While difficult for most of us, describing smells in detail is an essential skill for professional perfumers and flavorists. At the beginning of her apprenticeship with Givaudan, Hagen used Benjamin Moore paint chips to help her memorize the scents of approximately one thousand chemicals (“California Lilac was ethyl isovalerate; Mellow Yellow was gamma octalactone” the article tells us). Though it took him a long time to learn the science (“ten years to know, twenty years to master” he says) Ellena is now capable is identifying the country of origin of a specific floral essence as well as whether it was distilled by stainless steel, aluminum, or steel. Ellena says that his nose doesn’t smell any better than anyone else’s, he simply has better means to understand what it is that he’s smelling.

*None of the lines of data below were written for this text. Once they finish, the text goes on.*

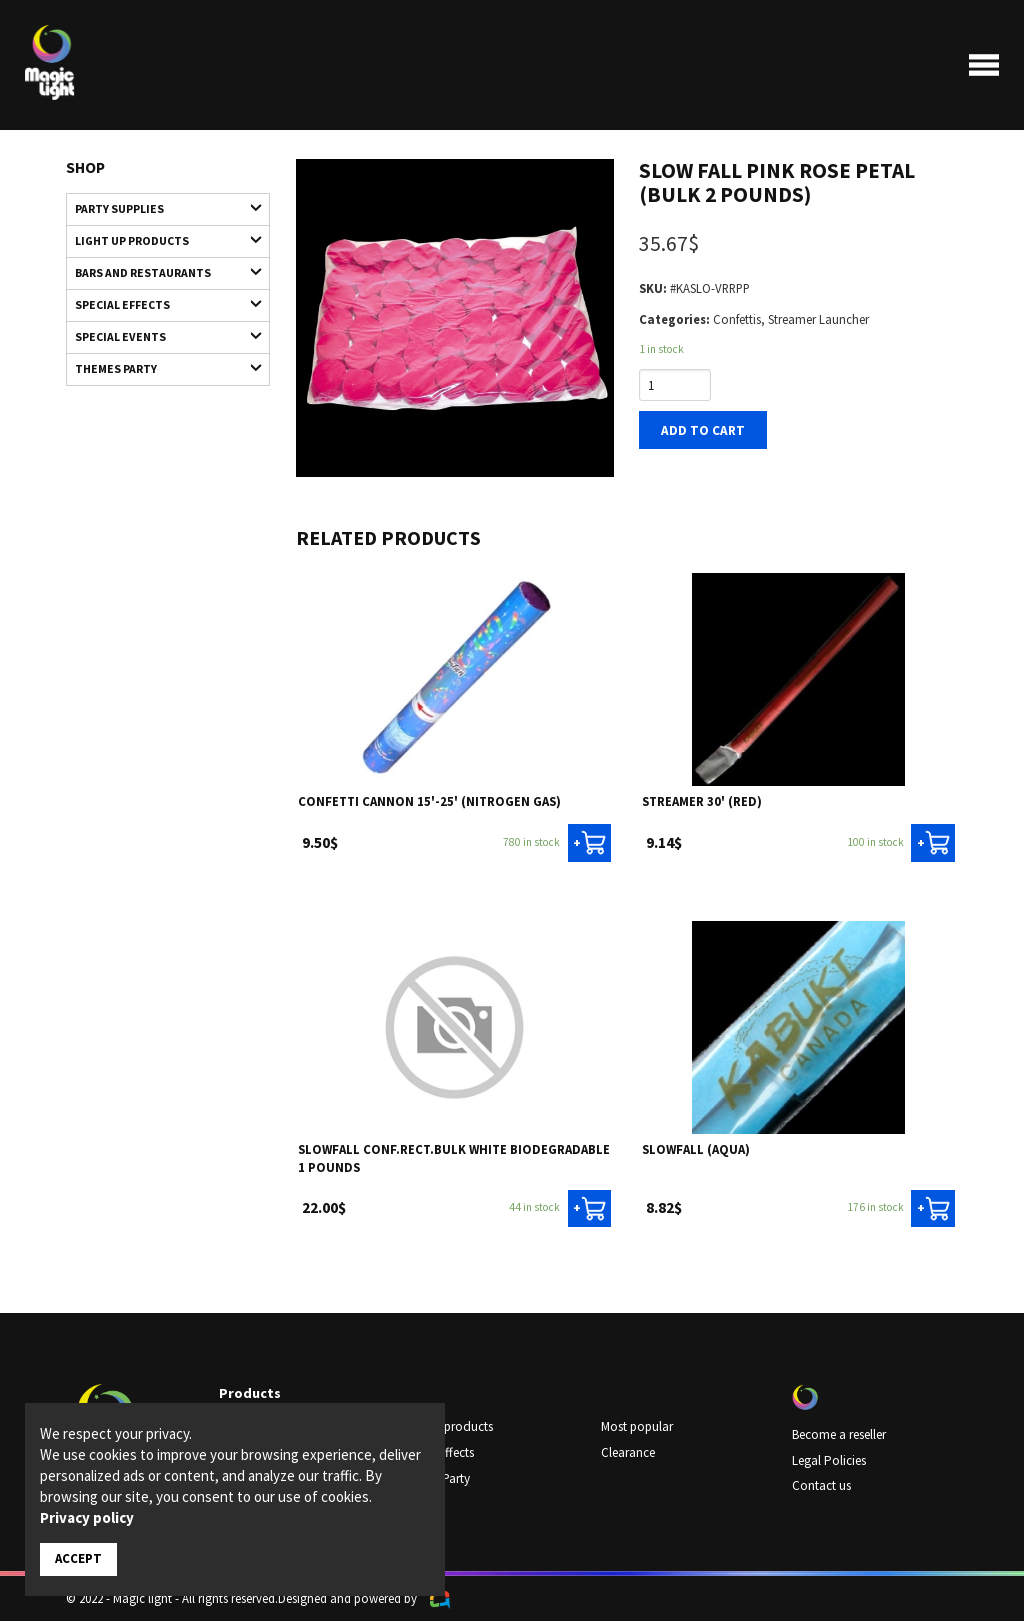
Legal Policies (828, 1459)
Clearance (628, 1451)
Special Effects (159, 300)
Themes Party (159, 363)
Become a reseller (839, 1434)
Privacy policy (87, 1517)
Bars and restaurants (159, 269)
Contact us (821, 1484)
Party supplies (159, 207)
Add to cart (701, 429)
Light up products (159, 238)
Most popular (637, 1426)
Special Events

Girlfriend, you wearing "Cleopatra's Secret Perfume," too? What a coincidence!
When I was a kid, I had a perfume making kit that included five bottles of fragrances: jasmine, heliotrope, lily-of-the-valley, peppermint, and apple. One of the “experiments” was to make what the creators of the kit called Cleopatra’s Secret Perfume, which was heavy on the jasmine and included all of the other ingredients, besides peppermint. I remember feeling very grown-up, wearing a scent that was not only “secret” but also the very same one Cleopatra once donned.
Indeed, there is an element of the mysterious in the science of scent. Both Ellena and Hagen reference their jobs as creating illusions. Both of them work with chemical compounds, but both of them must make a consumer completely unaware of those compounds. “With me, one plus one equals three,” Ellena says in his profile. “When I add two things, you get much more than two things.” Perfume itself is used to create an illusion: the concept of a fragrance’s sillage refers to its ability to make people believe that a woman is still in the room once she has left. No wonder, then, that perfumers work so hard to master the art of sillage and women are so interested in wearing such perfumes.
As I look out at the flattened grass of my front yard, yellowed and damp and no doubt covering other decaying material, I wish someone could create an illusion to mask its scent. The kind of sillage, for instance, that would make a person believe spring was still in the air, and had never really left.